◆ **Transcribed page contents**
= = = = = = =
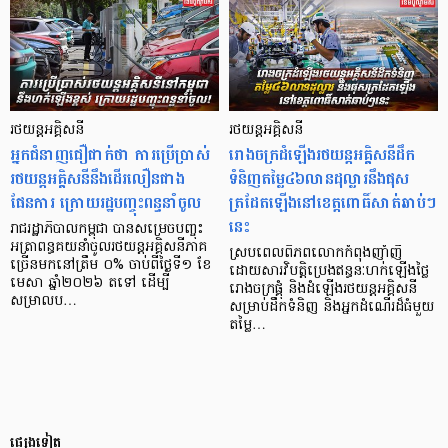
រថយន្តអគ្គិសនី
រថយន្តអគ្គិសនី
អ្នកជំនាញជឿជាក់ថា ការប្រើប្រាស់
រោងចក្រដំឡើងរថយន្តអគ្គិសនីដឹក
រថយន្តអគ្គិសនីនឹងដើរលឿនជាង
ទំនិញតម្លៃ៤៦លានដុល្លារនឹងផុស
ផែនការ ក្រោយរដ្ឋបញ្ចុះពន្ធនាំចូល
ត្រដែតឡើងនៅខេត្តពោធិ៍សាត់ឆាប់ៗ
នេះ​
​​រាជរដ្ឋាភិបាលកម្ពុជា បានសម្រេចបញ្ចុះ
អត្រាពន្ធគយនាំចូលរថយន្តអគ្គិសនីភាគ
​​ស្របពេលពិភពលោកកំពុងញាំញី
ច្រើនមកនៅត្រឹម ០% ចាប់ពីថ្ងៃទី១ ខែ
ដោយសារវិបត្តិប្រេងឥន្ធនៈហក់ឡើងថ្លៃ
មេសា ឆ្នាំ២០២៦ តទៅ ដើម្បី
រោងចក្រផ្គុំ និងដំឡើងរថយន្តអគ្គិសនី
សម្រាលប…
សម្រាប់ដឹកទំនិញ និងអ្នកដំណើរដ៏ធំមួយ
តម្លៃ…
ផ្សេងទៀត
= = = = = = =
◆ **Problem requirements**
Return the records word for word, leaving every picture out of the copy.

◆ **Written answer**
រថយន្តអគ្គិសនី
រថយន្តអគ្គិសនី
អ្នកជំនាញជឿជាក់ថា ការប្រើប្រាស់
រោងចក្រដំឡើងរថយន្តអគ្គិសនីដឹក
រថយន្តអគ្គិសនីនឹងដើរលឿនជាង
ទំនិញតម្លៃ៤៦លានដុល្លារនឹងផុស
ផែនការ ក្រោយរដ្ឋបញ្ចុះពន្ធនាំចូល
ត្រដែតឡើងនៅខេត្តពោធិ៍សាត់ឆាប់ៗ
នេះ​
​​រាជរដ្ឋាភិបាលកម្ពុជា បានសម្រេចបញ្ចុះ
អត្រាពន្ធគយនាំចូលរថយន្តអគ្គិសនីភាគ
​​ស្របពេលពិភពលោកកំពុងញាំញី
ច្រើនមកនៅត្រឹម ០% ចាប់ពីថ្ងៃទី១ ខែ
ដោយសារវិបត្តិប្រេងឥន្ធនៈហក់ឡើងថ្លៃ
មេសា ឆ្នាំ២០២៦ តទៅ ដើម្បី
រោងចក្រផ្គុំ និងដំឡើងរថយន្តអគ្គិសនី
សម្រាលប…
សម្រាប់ដឹកទំនិញ និងអ្នកដំណើរដ៏ធំមួយ
តម្លៃ…
ផ្សេងទៀត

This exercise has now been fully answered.